Orai1-dependent Calcium Entry Promotes Skeletal Muscle Growth and Limits Fatigue

Store-operated Ca(2+) entry (SOCE) in skeletal muscle involves signaling between stromal interaction molecule 1 (STIM1) in the sarcoplasmic reticulum and Ca(2+) selective Orai1 channels in the sarcolemma. Here we generate transgenic mice with muscle-specific expression of dominant-negative Orai1 (dnOrai1) and demonstrate that Orai1-dependent SOCE promotes growth and limits fatigue in adult skeletal muscle. dnOrai1 mice lack SOCE specifically in muscle but are fertile and thrive well into adulthood. Although muscle ultrastructure, excitation-contraction coupling fiber type, and expression of other Ca(2+) regulatory proteins are unaltered, dnOrai1 mice exhibit reduced body weight, muscle mass, and fiber cross-sectional area.
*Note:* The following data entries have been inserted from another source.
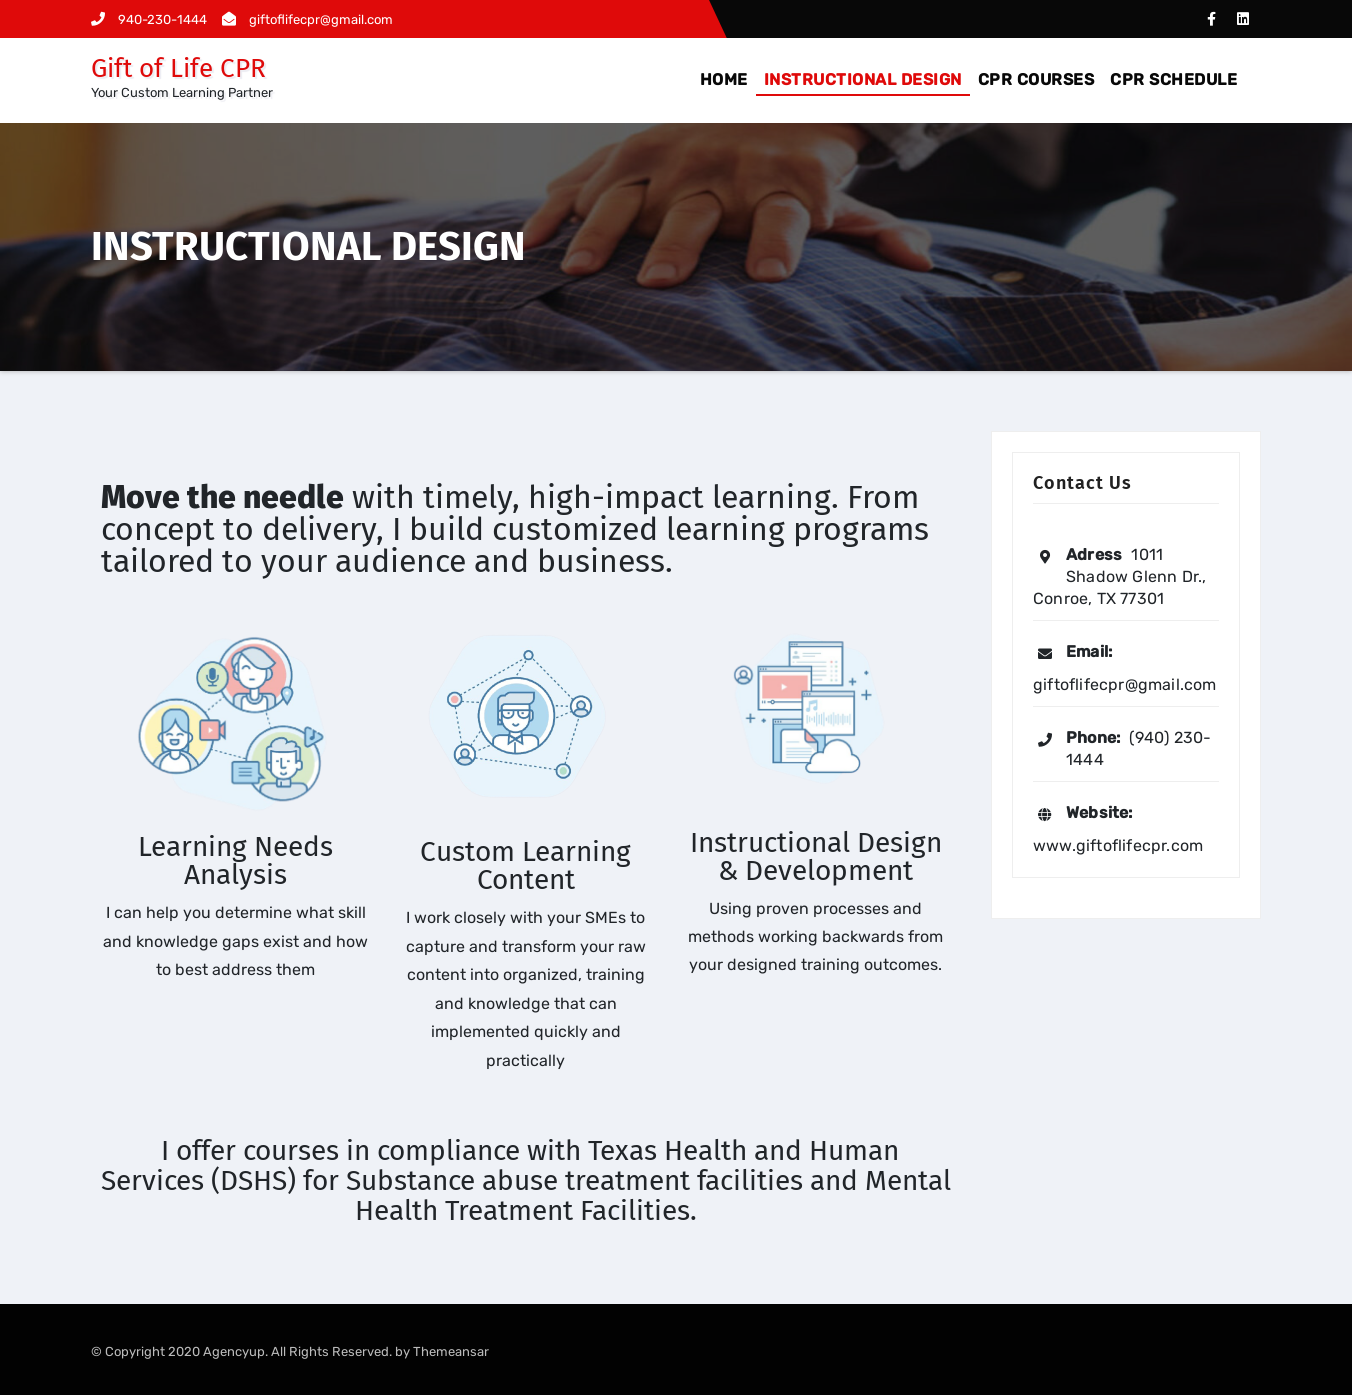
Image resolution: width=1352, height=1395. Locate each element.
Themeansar (451, 1351)
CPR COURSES (1036, 79)
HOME (724, 79)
Importantly, during intense repetitive activity, dnOrai1 mice display increased susceptibility to fatigue at the single fibre, excised muscle, and whole animal levels. We further show that STIM1 and Orai1 proteins colocalise within the triad junction but do not exist in a preassembled context. These results show that Orai1-dependent SOCE has an important physiological role in muscles of adult mice.